Sus actuaciones contra el alojamiento a inmigrantes la condujo incluso a convocar a la ciudadanía moganera a manifestarse frente a esos hoteles para coaccionar a sus propietarios. Cuando se dio cuenta de su desatino dijo que, en realidad, aquella manifestación, que se celebró el 27 de noviembre de 2020, el año de la pandemia, fue convocada por una supuesta plataforma vecinal que actuó espontáneamente en respuesta al rechazo de su alcaldesa a los inmigrantes en el municipio.
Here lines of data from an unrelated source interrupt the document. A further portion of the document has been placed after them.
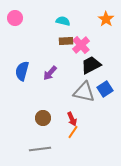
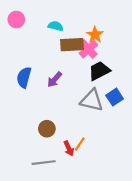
orange star: (106, 19) -> (95, 35), moved
cyan semicircle: (63, 21) -> (56, 26), moved
brown rectangle: (66, 41) -> (72, 45), size x1.5
red arrow: (72, 119) -> (69, 148), moved

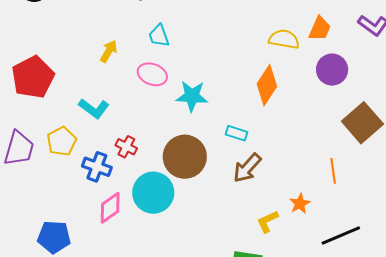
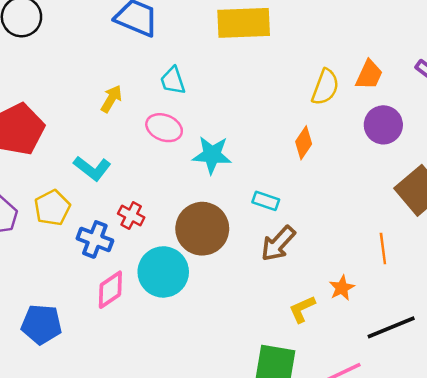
yellow semicircle: (284, 39) -> (325, 87), turned 100
orange diamond: (267, 85) -> (304, 143), size x0.7

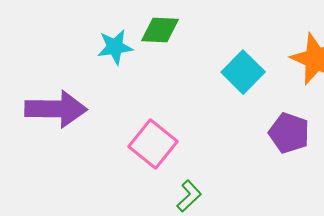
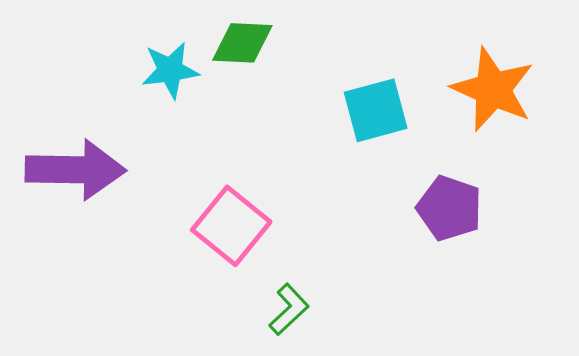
cyan square: (243, 72) -> (376, 110), turned 30

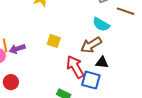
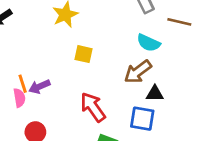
yellow square: (54, 41) -> (83, 54), moved
red arrow: (75, 67) -> (93, 107), moved

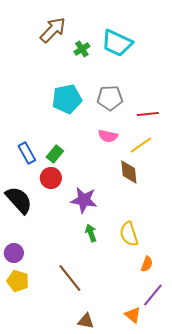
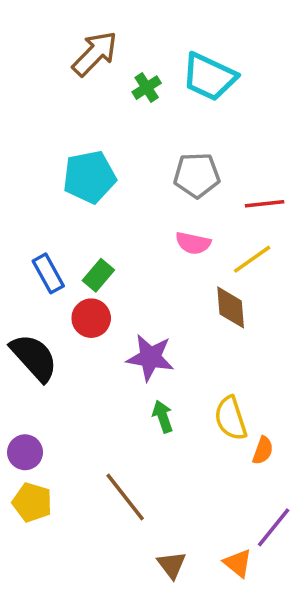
cyan pentagon: (67, 99) -> (89, 177), moved
orange semicircle: (147, 264) -> (263, 450), moved
brown triangle: (86, 321) -> (172, 565), moved, turned 42

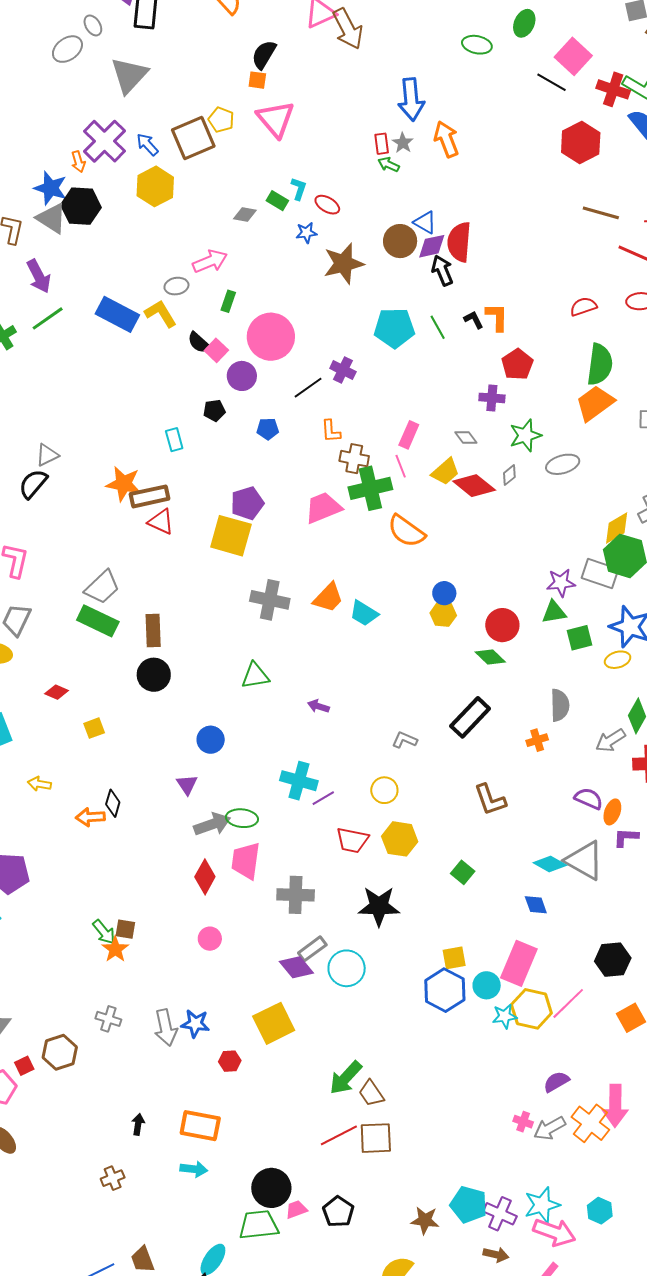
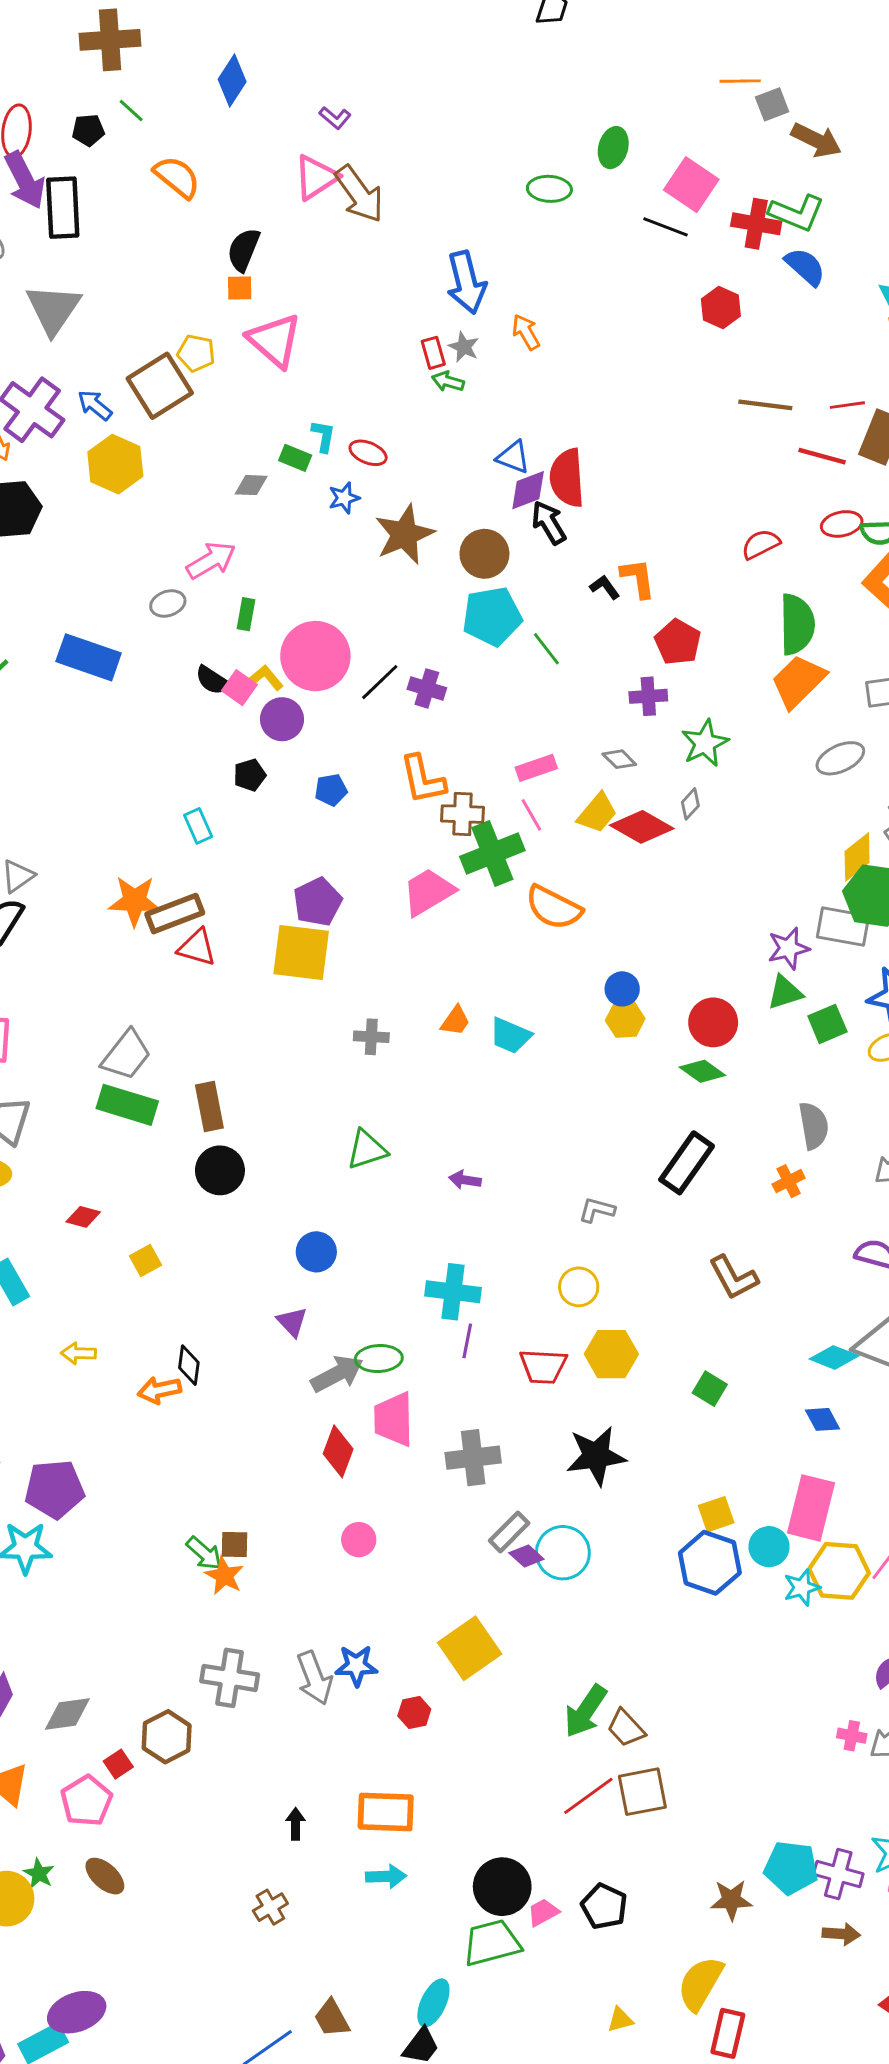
orange arrow: (446, 139) -> (526, 332), size x0.7
red hexagon: (581, 142) -> (721, 308), size x0.7
brown circle: (400, 241) -> (484, 554), moved
yellow L-shape: (161, 314) -> (267, 678), moved, size x0.7
green line: (438, 327) -> (546, 649), moved
black line: (308, 388) -> (380, 682), moved
orange L-shape: (331, 431) -> (423, 779), size x1.5
pink rectangle: (409, 435) -> (536, 768), turned 56
gray ellipse: (563, 464) -> (840, 758), moved
orange trapezoid: (328, 598) -> (455, 1021), size x0.7
gray cross: (270, 600) -> (371, 1037), size x0.6
purple line: (323, 798) -> (467, 1341), moved, turned -40
purple diamond: (296, 967) -> (526, 1556), moved, size x0.7
gray cross: (108, 1019) -> (230, 1678), size x1.5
Los gritos proferidos en aquella manifestación contra las personas migrantes fueron propios de un pueblo racista y xenófobo, contrario a los más básicos principios cristianos. Parte de ese mismo pueblo acudirá ferviente a recibir a Su Santidad, seguro.
No pagar ni los entierros
Por no quererlos, Onalia Bueno no quería a los inmigrantes ni siquiera muertos. En septiembre de 2023 dijo que su Ayuntamiento no iba asumir ni un enterramiento más porque, a su entender, al haber muerto en el mar, debía ser el Estado el que asumiera los costes y la búsqueda de nichos disponibles, que los suyos eran para sus vecinos. El reglamento de Política Sanitaria Mortuoria establece que deben ser los ayuntamientos los que se hagan cargo de los gastos de los entierros por beneficencia de las personas sin recursos fallecidas dentro de su término municipal. El coste por enterramiento iba de 600 a 1.000 euros, y por ahí no quería pasar tampoco la alcaldesa.
La prioridad española referida también a los nichos.
La visión del fenómeno de la inmigración que tiene la alcaldesa que va a recibir con una genuflexión al Papa se asemeja mucho al de Donald Trump, en Estados Unidos, y a la de Vox, en España, justo los modelos que rechaza León XIV y que están en el origen de elegir Canarias como una de las estaciones de su visita a España. Quizás hubiera sido más acertado el muelle de La Restinga, en El Hierro, que ha sufrido similar presión humana y asistencial y cuyas autoridades y ciudadanía han respondido de una manera mucho más civilizada que la que ha capitaneado la alcaldesa Onalia Bueno.